The direct answer is no, not currently. Siacoin's reliance on Ed25519 signatures means that a sufficiently powerful quantum computer running Shor's algorithm could derive private keys from exposed public keys. The chain's Blake2b hashing is more resilient but not fully quantum-secure by the most conservative 256-bit quantum security standard. There is no published post-quantum migration roadmap from the Sia Foundation as of this writing.
The risk is not immediate, and Siacoin is far from alone in this position. But "not alone" is not the same as "safe." The 2030s represent a plausible and increasingly well-supported timeline for cryptographically relevant quantum computing. Projects that begin migration planning now, rather than when the threat is acute, will be in a considerably better position. Holders, developers, and the Sia Foundation itself all have roles to play in ensuring SC's long-term cryptographic integrity.
Frequently Asked Questions
Does Siacoin use ECDSA or Ed25519?
Siacoin uses Ed25519, a variant of EdDSA based on Curve25519, rather than the secp256k1 ECDSA curve used by Bitcoin. Ed25519 is faster and avoids nonce-reuse vulnerabilities, but like all elliptic-curve schemes it is vulnerable to Shor's algorithm on a sufficiently powerful quantum computer.
When could a quantum computer realistically break Siacoin's cryptography?
The consensus estimate for a cryptographically relevant quantum computer (CRQC) capable of running Shor's algorithm at this key size is broadly between 2030 and 2040. The timeline is uncertain and depends on progress in fault-tolerant qubit development. Near-term systems are far too small to pose a practical threat.
What is the 'harvest now, decrypt later' threat for Siacoin holders?
Adversaries can record on-chain data and signed transactions today, then use future quantum hardware to extract private keys from exposed public keys.
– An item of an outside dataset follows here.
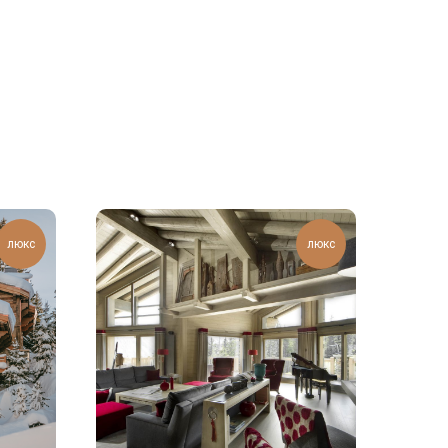
люкс
люкс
For Siacoin, any address that has ever sent a transaction has its public key on-chain, making the remaining balance at that address a long-term target. Moving funds to a fresh, never-signed address reduces, but does not eliminate, this risk.
Has the Sia Foundation published a post-quantum upgrade plan?
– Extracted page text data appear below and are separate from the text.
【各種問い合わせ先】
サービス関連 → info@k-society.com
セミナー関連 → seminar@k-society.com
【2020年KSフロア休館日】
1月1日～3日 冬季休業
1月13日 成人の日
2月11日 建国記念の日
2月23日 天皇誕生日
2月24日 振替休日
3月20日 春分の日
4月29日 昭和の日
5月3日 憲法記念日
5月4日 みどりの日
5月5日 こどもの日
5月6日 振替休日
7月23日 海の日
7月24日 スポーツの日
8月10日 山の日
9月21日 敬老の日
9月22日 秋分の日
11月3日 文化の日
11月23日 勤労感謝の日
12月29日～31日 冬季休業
As of mid-2025, the Sia Foundation has not published a formal roadmap for migrating to post-quantum signature schemes. The v2 (Renterd) upgrade focused on storage and contract infrastructure. This places Siacoin alongside Bitcoin and Ethereum, which are also without completed migration plans.
Which post-quantum signature algorithm would best replace Ed25519 in Siacoin?
CRYSTALS-Dilithium, now standardised as ML-DSA under NIST FIPS 204, is the most operationally practical replacement. It uses lattice-based cryptography with no known efficient quantum attack, has reasonable key and signature sizes compared to alternatives like Classic McEliece, and achieves fast verification suitable for blockchain throughput requirements.
Does switching to a post-quantum wallet protect my Siacoin?
A post-quantum wallet protects your private keys at the key-management layer, but it does not change the signature scheme used by the Siacoin protocol itself. Full quantum resistance requires both the wallet software and the underlying chain to use post-quantum cryptography. Using a post-quantum wallet is a meaningful step, but it is not a complete solution until the protocol migrates as well.